Another interesting pattern are the number of 0 values in the Hyd.Pressure(1-3) variables. The \(4^{th}\) Hyd.Pressure does not follow this same pattern, so depending on the relationship between these variables and the target and/or other variables, they may be removed outright.
Some of the predictors appear to be discrete, rather than continuous distributions (Pressure.Setpoint, Alch.Rel), however, many of these variables are just constrained to a few values, but are still continuous. Out of all the variables, Bowl.Setpoint does seem to be a discrete distribution. A table of all values in the variable is below:
pander(table(ph_data$Bowl.Setpoint))
| 70 | 80 | 90 | 100 | 110 | 120 | 122 | 126 | 130 | 134 | 140 |
|---|---|---|---|---|---|---|---|---|---|---|
| 93 | 89 | 376 | 95 | 390 | 1148 | 1 | 8 | 33 | 1 | 16 |
ph_data %>%
select(Bowl.Setpoint) %>%
gather(Variable, Values) %>%
ggplot(aes(x = Values)) +
geom_histogram(alpha = 0.25, col = "black", bins = 20) +
facet_wrap(~ Variable, scales = "free", nrow = 4)
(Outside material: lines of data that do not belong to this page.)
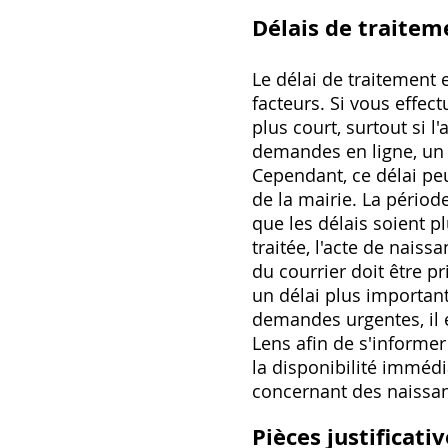
Délais de traitem
Le délai de traitement 
facteurs. Si vous effec
plus court, surtout si 
demandes en ligne, un 
Cependant, ce délai peu
de la mairie. La périod
que les délais soient p
traitée, l'acte de nai
du courrier doit être p
un délai plus important
demandes urgentes, il e
Lens afin de s'informer
la disponibilité immédi
concernant des naissanc
Pièces justificati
Boxplots provide an alternate view that allows the spread of the data to be viewed a little more clearly, as well as the presence of outliers and their quantities:
ph_data %>%
select(-Brand.Code) %>%
gather(Variable, Values) %>%
ggplot(aes(x = 1, y = Values)) +
geom_boxplot() +
facet_wrap(~ Variable, scales = "free", nrow = 4)
A number of these variables are so highly skewed, such as Filler.Speed, Oxygen.Filler, MFR, and Air.Pressurer, that many of the observations for that predictor are recognized as outliers. This suggests that imputing with the mean will not be accurate; an alternate method should be investigated.
Before moving on to correlations between predictors, the relationship between the target variable PH and the other predictors is visualized using scatterplots:
ph_data %>%
gather(-PH, -Brand.Code, key="Var", value="Value") %>%
ggplot(aes(x=Value, y=PH, color=Brand.Code)) +
geom_point(alpha=0.6) +
facet_wrap(~ Var, scales = "free", nrow=4)
Here we see there are no strong patterns (i.e. no defined linear pattern), but there are some relationships between PH and the other variables that may be more helpful in predicting the PH level of the soft drink. Predictors like Alch.Rel, Density, and Temperature all appear to have a stronger relationship with PH - this makes sense, as these variables have more to do with the make-up of the beverage itself, rather than the filling/bottling process.
Also interesting is the clustering of the Brand.Code within the plots. As correlations are investigated, this predictor does not have a strong relationship with the target, but combined with other predictors, may be more telling.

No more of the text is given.